Orbits - two missions to one destination: the Kuiper Belt
A pair of spacecraft, New Horizons and Rosetta, are taking different approaches to examine the vast ring of icy asteroids called the Kuiper Belt. The billions of small bodies that are said to swarm there, beyond the orbit of Neptune, are remnants of the formation of the solar system and could teach us how our planets appeared. New Horizons is heading straight to the Kuiper Belt to study Pluto, its largest resident. Rosetta, on the other hand, entered orbit around a comet that originated there.
We're Going to the Kuiper Belt: The New Horizons Mission
NASA's New Horizons spacecraft was launched in 2006 and since then it has been on its journey, which is still underway, to Pluto. The spacecraft crossed Neptune's orbit in August 2014, and is due to fly past Pluto in July 2015. During this close encounter, New Horizons will analyze the composition of the dwarf planet's highly reflective surface and investigate how its thin atmosphere is constantly escaping from it. The escape process may explain how Earth's atmosphere lost a significant amount of its hydrogen when the planet was still young.

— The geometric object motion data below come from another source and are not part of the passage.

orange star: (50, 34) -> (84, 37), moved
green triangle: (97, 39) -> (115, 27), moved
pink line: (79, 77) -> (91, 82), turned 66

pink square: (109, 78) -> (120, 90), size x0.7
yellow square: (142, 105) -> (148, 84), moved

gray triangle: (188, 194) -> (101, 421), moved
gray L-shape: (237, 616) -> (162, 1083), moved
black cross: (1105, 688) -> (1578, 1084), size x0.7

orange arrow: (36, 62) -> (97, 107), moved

The spacecraft will also search the surface of Pluto for organic compounds, such as frozen methane. The Kuiper Belt itself may have injected such compounds, which are the materials required to create life, onto Earth long ago when they wandered into the inner solar system.

The Kuiper Belt is coming to us: Rosetta observes Comet 67P
In August 2014, after a ten-year flight, the European Space Agency's Rosetta spacecraft arrived at comet 67P/Churyumov-Grasimenko. The explanation is that 67P, like most comets in its region, originated in the Kuiper Belt. A collision that happened a long time ago, or a gravitational pull from another body, may have kicked it into the inner solar system. Rosetta will orbit 67P as it reaches its closest point to the Sun, and its icy surface will melt to form a glowing tail. On November 12, 2014, Rosetta released its Philae lander, which made a deep landing on the comet and sent Earth surface analysis images and data until its batteries were depleted.
More on the subject
Discovery of a Planetary-Sized Object in the Scattered Kuiper Belt. ME Brown et al. in Astrophysical Journal Letters, Vol. 635, no. 1, pages L97-L100; December 10, 2005.
The Pluto Files: The Rise and Fall of America's Favorite Planet. Neil deGrasse Tyson. WW Norton, 2009.

About the author
Michael D. Lemonick is a reporter for Climate Central, a non-profit news site, and the author of "Mirror to Earth: The Search for a Twin Planet" (Walker Press, 2012). He was a scientific reporter for "Time" magazine for 21 years.